Ce "retour vers le passé" a
pris effectivement une forme inattendue : une
économie de lieux, une quasi absence de
d'arrière plans et de détails. Les
quelques éléments de reconstitution
historique s'effacent pour ouvrir sur un univers
où la palette chromatique tient lieu de
décor physique et mental, un univers d'ombres,
de désirs et de menaces, un univers de
conte, affranchi de tout réalisme.
De cette approche surgit sous un jour nouveau
la figure de Lily, une jeune mère trop
séduisante, égoïste parce qu'inconsciente,
tour à tour femme-enfant, amante, mère
ou prostituée. La couleur suit la ligne
du corps, souligne une sensualité qu'un
amour déçu va condamner. Elle met
dans le même temps en scène le drame
de son fils, Angelo, dont le visage et le corps
deviennent ceux d'un homme et dont la silhouette
porte sur sa mère une ombre menaçante.
Sur fond de portes, de serrures, d'escaliers,
le meurtre n'est qu'un rite de passage impossible,
un passage à l'acte raté. Un compte
à rebours a commencé et au jeu de
la couleur succède le noir et blanc. La
seconde partie annonce dès la première
image la fuite d'Angelo, la répétition
de ses gestes, sa culpabilité et sa chute.

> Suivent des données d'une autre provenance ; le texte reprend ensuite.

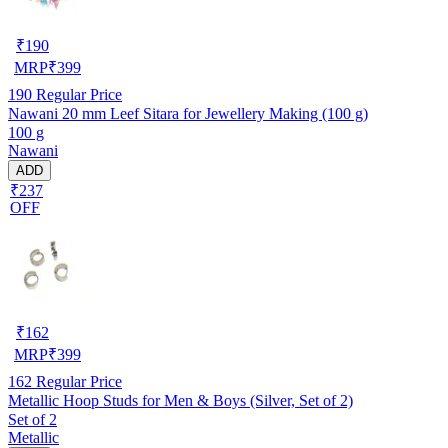
₹
190
MRP
₹
399
190
Regular Price
Nawani 20 mm Leef Sitara for Jewellery Making (100 g)
100 g
Nawani
ADD
₹237
OFF
₹
162
MRP
₹
399
162
Regular Price
Metallic Hoop Studs for Men & Boys (Silver, Set of 2)
Set of 2
Metallic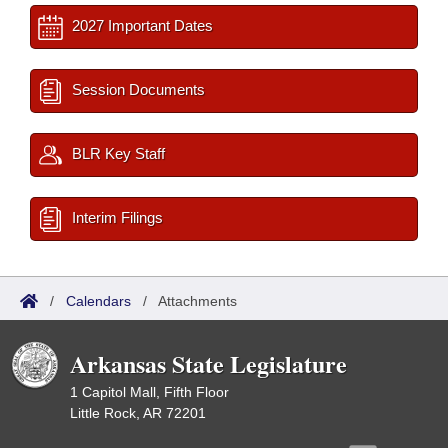
2027 Important Dates
Session Documents
BLR Key Staff
Interim Filings
/
Calendars
/
Attachments
Arkansas State Legislature
1 Capitol Mall, Fifth Floor
Little Rock, AR 72201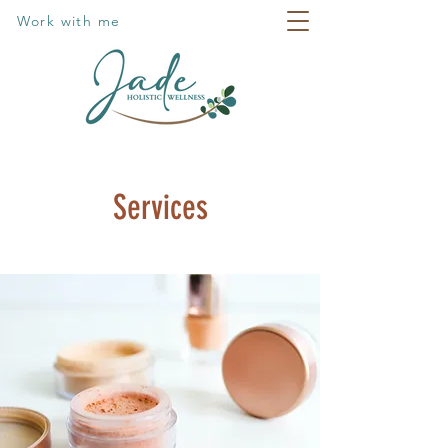
Work with me
Services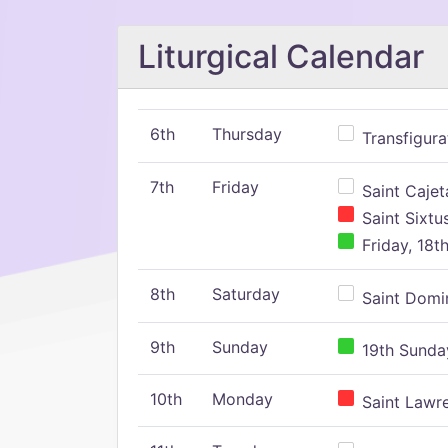
Liturgical Calendar
6th
Thursday
Transfigura
7th
Friday
Saint Cajeta
Saint Sixtu
Friday, 18t
8th
Saturday
Saint Domin
9th
Sunday
19th Sunday
10th
Monday
Saint Lawr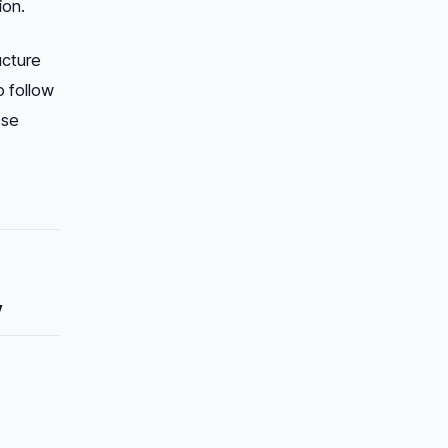
ion.
cture
o follow
ose
y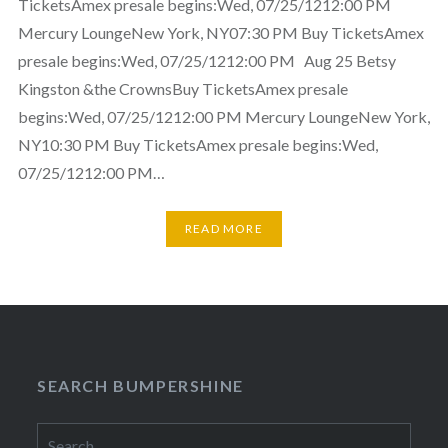
TicketsAmex presale begins:Wed, 07/25/1212:00 PM
Mercury LoungeNew York, NY07:30 PM Buy TicketsAmex
presale begins:Wed, 07/25/1212:00 PM Aug 25 Betsy
Kingston &the CrownsBuy TicketsAmex presale
begins:Wed, 07/25/1212:00 PM Mercury LoungeNew York,
NY10:30 PM Buy TicketsAmex presale begins:Wed,
07/25/1212:00 PM…
READ MORE
SEARCH BUMPERSHINE
Search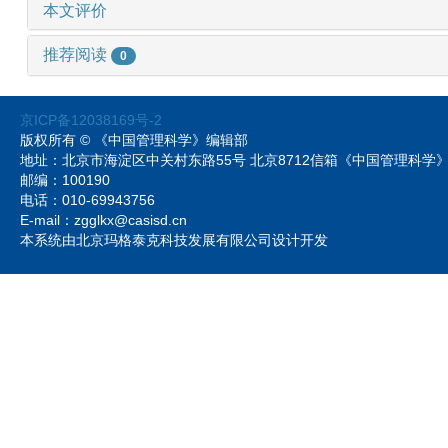
本文评价
推荐阅读
0
京ICP备12038169号-2
版权所有 © 《中国管理科学》编辑部
地址：北京市海淀区中关村东路55号 北京8712信箱《中国管理科
邮编：100190
电话：010-69943756
E-mail：zgglkx@casisd.cn
本系统由北京玛格泰克科技发展有限公司设计开发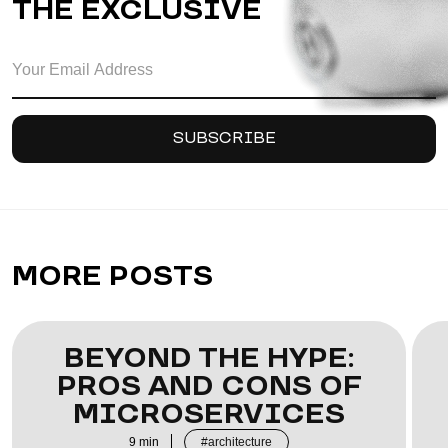
THE EXCLUSIVE
MORE POSTS
BEYOND THE HYPE:
PROS AND CONS OF
MICROSERVICES
9
min
architecture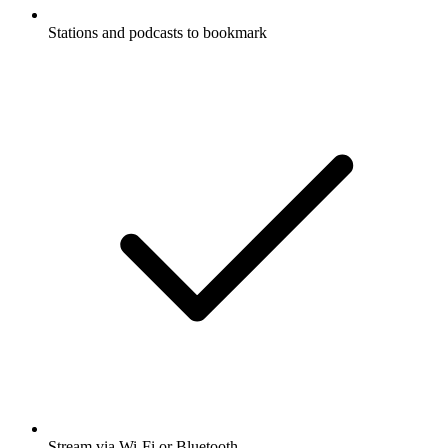
Stations and podcasts to bookmark
Stream via Wi-Fi or Bluetooth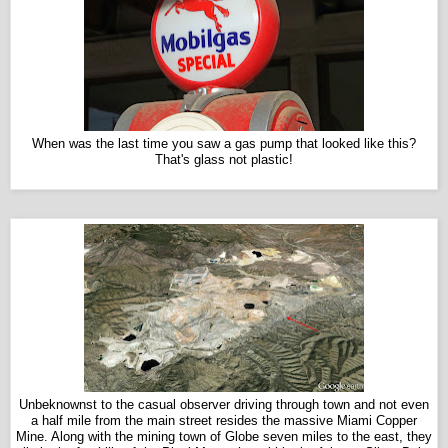
When was the last time you saw a gas pump that looked like this?
That's glass not plastic!
Unbeknownst to the casual observer driving through town and not even
a half mile from the main street resides the massive Miami Copper
Mine. Along with the mining town of Globe seven miles to the east, they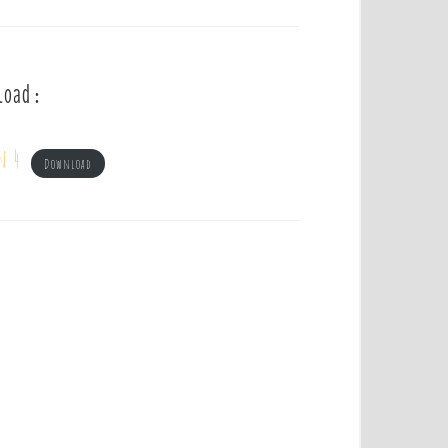
load :
n 4
Download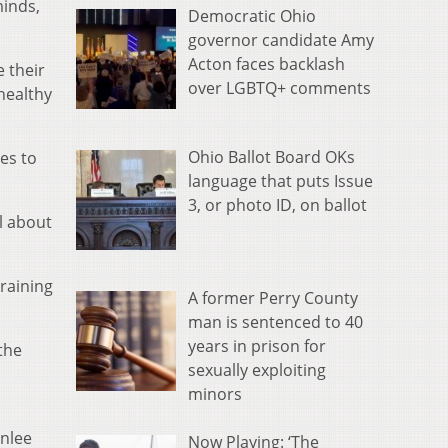
minds,
Democratic Ohio
governor candidate Amy
Acton faces backlash
e their
over LGBTQ+ comments
healthy
Ohio Ballot Board OKs
ies to
language that puts Issue
3, or photo ID, on ballot
l about
training
A former Perry County
man is sentenced to 40
years in prison for
the
sexually exploiting
minors
enlee
Now Playing: ‘The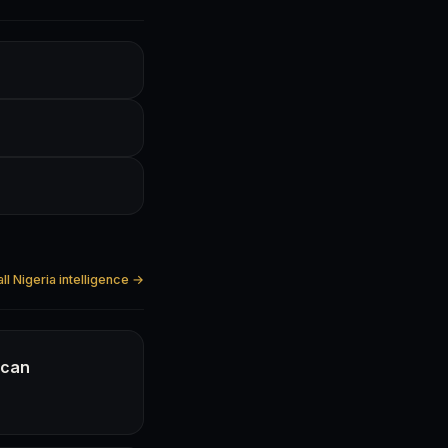
ll Nigeria intelligence →
ican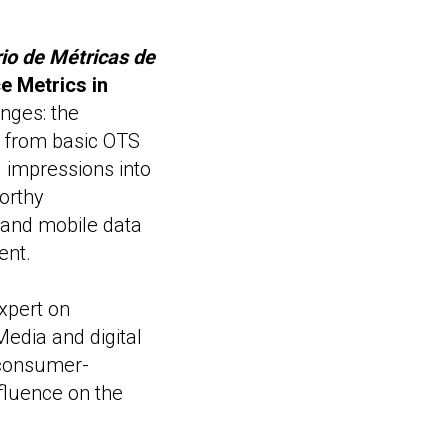
io de Métricas de
 Metrics in
nges: the
on from basic OTS
d impressions into
orthy
 and mobile data
ent.
xpert on
edia and digital
 consumer-
fluence on the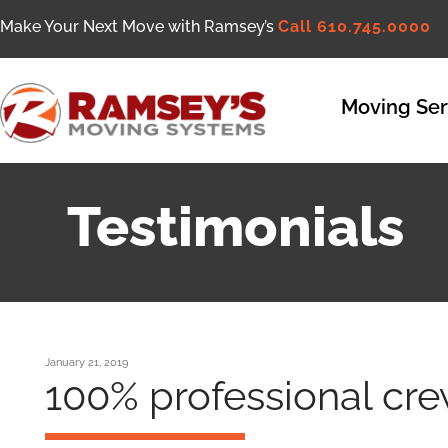
Make Your Next Move with Ramsey’s
Call 610.745.0000
Moving Ser
Testimonials
January 21, 2019
100% professional cre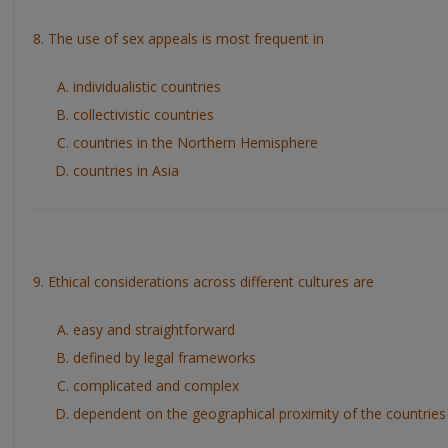
8. The use of sex appeals is most frequent in
individualistic countries
collectivistic countries
countries in the Northern Hemisphere
countries in Asia
9. Ethical considerations across different cultures are
easy and straightforward
defined by legal frameworks
complicated and complex
dependent on the geographical proximity of the countries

Cette série, cette mauvaise passe, seule
sa confession permettra de la briser avec les
mots de la douleur et de la rancoeur.
C'est alors qu'est dit explicitement le sujet
central du livre : le désir, qu'il soit
refoulé ou souverain. Bien plus qu'Angelo,
enfant devenu un tueur ou tueur redevenu enfant,
c'est le désir lui-même qui, capable
de briser les destins en série, apparaît
comme le véritable loup de ce conte.